▶ **Problem requirements**
Set down all of the lines below exactly as they are given.
· · · · ·
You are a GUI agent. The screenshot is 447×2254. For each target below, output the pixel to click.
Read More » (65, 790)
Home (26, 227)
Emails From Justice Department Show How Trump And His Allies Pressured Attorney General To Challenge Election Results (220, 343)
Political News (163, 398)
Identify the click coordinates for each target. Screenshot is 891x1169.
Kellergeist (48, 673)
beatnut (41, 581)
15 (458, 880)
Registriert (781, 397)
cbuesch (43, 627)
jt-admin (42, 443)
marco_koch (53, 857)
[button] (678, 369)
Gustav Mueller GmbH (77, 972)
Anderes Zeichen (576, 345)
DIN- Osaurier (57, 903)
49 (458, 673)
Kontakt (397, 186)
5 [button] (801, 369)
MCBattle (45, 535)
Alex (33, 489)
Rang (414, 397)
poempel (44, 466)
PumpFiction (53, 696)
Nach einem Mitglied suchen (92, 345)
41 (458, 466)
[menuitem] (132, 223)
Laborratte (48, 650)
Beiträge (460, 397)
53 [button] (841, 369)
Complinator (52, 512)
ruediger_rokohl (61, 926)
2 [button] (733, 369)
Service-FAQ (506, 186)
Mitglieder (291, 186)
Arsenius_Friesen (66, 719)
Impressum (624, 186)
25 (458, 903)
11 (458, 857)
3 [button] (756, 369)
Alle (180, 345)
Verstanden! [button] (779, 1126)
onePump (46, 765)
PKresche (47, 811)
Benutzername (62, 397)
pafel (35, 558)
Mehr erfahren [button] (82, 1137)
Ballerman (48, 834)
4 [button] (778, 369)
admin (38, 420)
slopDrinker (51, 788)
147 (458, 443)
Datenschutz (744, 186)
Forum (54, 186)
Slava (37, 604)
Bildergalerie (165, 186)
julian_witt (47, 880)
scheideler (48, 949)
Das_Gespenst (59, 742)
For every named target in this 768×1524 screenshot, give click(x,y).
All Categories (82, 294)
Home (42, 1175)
· · · · ·
▶ **Answer below**
You are a GUI agent. The screenshot is 447×2254. For each target below, output the pixel to click.
Read More » (65, 790)
Home (26, 227)
Emails From Justice Department Show How Trump And His Allies Pressured Attorney General To Challenge Election Results (220, 343)
Political News (163, 398)
Identify the click coordinates for each target. Screenshot is 891x1169.
Kellergeist (48, 673)
beatnut (41, 581)
15 (458, 880)
Registriert (781, 397)
cbuesch (43, 627)
jt-admin (42, 443)
marco_koch (53, 857)
[button] (678, 369)
Gustav Mueller GmbH (77, 972)
Anderes Zeichen (576, 345)
DIN- Osaurier (57, 903)
49 (458, 673)
Kontakt (397, 186)
5 [button] (801, 369)
MCBattle (45, 535)
Alex (33, 489)
Rang (414, 397)
poempel (44, 466)
PumpFiction (53, 696)
Nach einem Mitglied suchen (92, 345)
41 (458, 466)
[menuitem] (132, 223)
Laborratte (48, 650)
Beiträge (460, 397)
53 [button] (841, 369)
Complinator (52, 512)
ruediger_rokohl (61, 926)
2 [button] (733, 369)
Service-FAQ (506, 186)
Mitglieder (291, 186)
Arsenius_Friesen (66, 719)
Impressum (624, 186)
25 (458, 903)
11 (458, 857)
3 [button] (756, 369)
Alle (180, 345)
Verstanden! [button] (779, 1126)
onePump (46, 765)
PKresche (47, 811)
Benutzername (62, 397)
pafel (35, 558)
Mehr erfahren [button] (82, 1137)
Ballerman (48, 834)
4 [button] (778, 369)
admin (38, 420)
slopDrinker (51, 788)
147 (458, 443)
Datenschutz (744, 186)
Forum (54, 186)
Slava (37, 604)
Bildergalerie (165, 186)
julian_witt (47, 880)
scheideler (48, 949)
Das_Gespenst (59, 742)
For every named target in this 768×1524 screenshot, give click(x,y).
All Categories (82, 294)
Home (42, 1175)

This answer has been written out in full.